Department of Biochemistry and Molecular Biology, The University of Texas Medical Branch, Galveston, Texas 77555, United States.
J Proteome Res. 2011 Sep 2;10(9):4150-7. doi: 10.1021/pr2003177. Epub 2011 Aug 9.
This work describes the mass distribution of all theoretically possibly tryptic peptides made of 20 amino acids, up to the mass of 3 kDa, with resolution of 0.001 Da. We characterize regions between the peaks of the distribution, including gaps (forbidden zones) and low-populated areas (quiet zones). We show how the gaps shrink over the mass range and when they completely disappear. We demonstrate that peptide compositions in quiet zones are less diverse than those in the peaks of the distribution and that by eliminating certain types of unrealistic compositions the gaps in the distribution may be increased. The mass distribution is generated using a parallel implementation of a recursive procedure that enumerates all amino acid compositions. It allows us to enumerate all compositions of tryptic peptides below 3 kDa in 48 min using a computer cluster with 12 Intel Xeon X5650 CPUs (72 cores). The results of this work can be used to facilitate protein identification and mass defect labeling in mass spectrometry-based proteomics experiments.
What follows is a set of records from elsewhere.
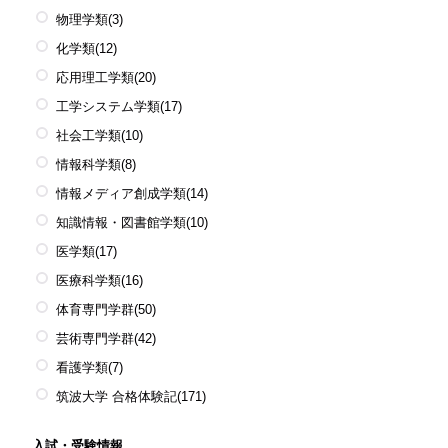
物理学類
(3)
化学類
(12)
応用理工学類
(20)
工学システム学類
(17)
社会工学類
(10)
情報科学類
(8)
情報メディア創成学類
(14)
知識情報・図書館学類
(10)
医学類
(17)
医療科学類
(16)
体育専門学群
(50)
芸術専門学群
(42)
看護学類
(7)
筑波大学 合格体験記
(171)
入試・受験情報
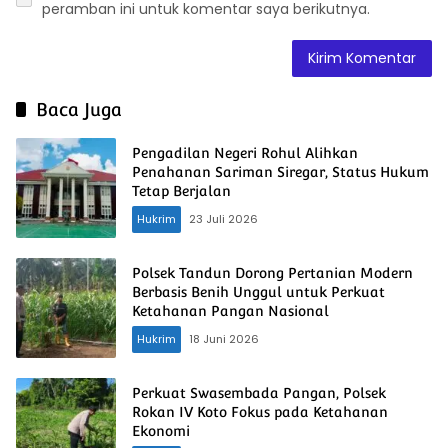
peramban ini untuk komentar saya berikutnya.
Baca Juga
Pengadilan Negeri Rohul Alihkan
Penahanan Sariman Siregar, Status Hukum
Tetap Berjalan
Hukrim
23 Juli 2026
Polsek Tandun Dorong Pertanian Modern
Berbasis Benih Unggul untuk Perkuat
Ketahanan Pangan Nasional
Hukrim
18 Juni 2026
Perkuat Swasembada Pangan, Polsek
Rokan IV Koto Fokus pada Ketahanan
Ekonomi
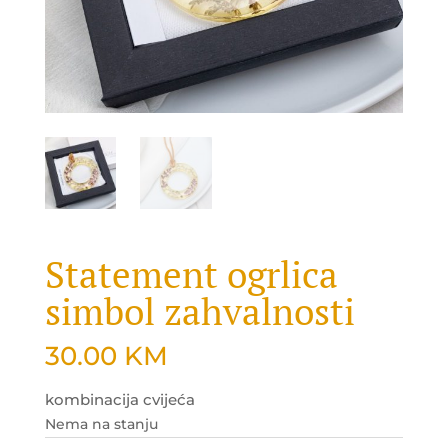
Statement ogrlica
simbol zahvalnosti
30.00
KM
kombinacija cvijeća
Nema na stanju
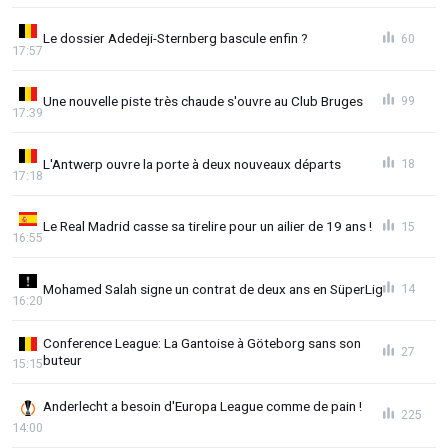
Le dossier Adedeji-Sternberg bascule enfin ?
60
17:57
Une nouvelle piste très chaude s'ouvre au Club Bruges
99
17:39
L'Antwerp ouvre la porte à deux nouveaux départs
18
17:18
Le Real Madrid casse sa tirelire pour un ailier de 19 ans !
15
16:55
Mohamed Salah signe un contrat de deux ans en SüperLig
14
16:20
Conference League: La Gantoise à Göteborg sans son
27
buteur
15:15
Anderlecht a besoin d'Europa League comme de pain !
225
14:00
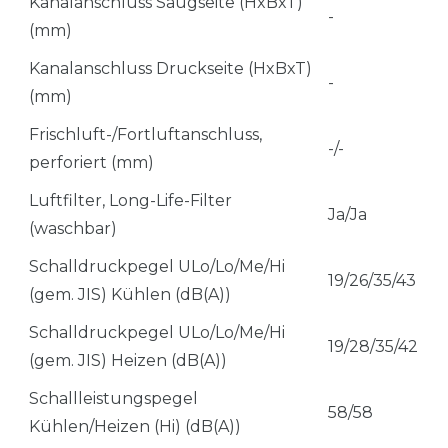
Kanalanschluss Saugseite (HxBxT)
-
(mm)
Kanalanschluss Druckseite (HxBxT)
-
(mm)
Frischluft-/Fortluftanschluss,
-/-
perforiert (mm)
Luftfilter, Long-Life-Filter
Ja/Ja
(waschbar)
Schalldruckpegel ULo/Lo/Me/Hi
19/26/35/43
(gem. JIS) Kühlen (dB(A))
Schalldruckpegel ULo/Lo/Me/Hi
19/28/35/42
(gem. JIS) Heizen (dB(A))
Schallleistungspegel
58/58
Kühlen/Heizen (Hi) (dB(A))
这项工作描述了所有理论上可能的由 20 种氨基酸组成的胰蛋白酶肽的质量分布,质量可达 3 kDa,分辨率为 0.001 Da。我们描述了分布峰之间的区域,包括间隙(禁区)和低 populate 区域(安静区)。我们展示了间隙如何在质量范围内收缩,以及当它们完全消失时的情况。我们表明,安静区的肽组成不如分布峰中的肽组成多样化,并且通过消除某些类型的不现实组成,可以增加分布中的间隙。质量分布是使用递归过程的并行实现生成的,该过程枚举了所有的氨基酸组成。它允许我们在使用具有 12 个 Intel Xeon X5650 CPU(72 核)的计算机集群在 48 分钟内枚举所有小于 3 kDa 的胰蛋白酶肽的组成。这项工作的结果可用于促进基于质谱的蛋白质组学实验中的蛋白质鉴定和质量缺陷标记。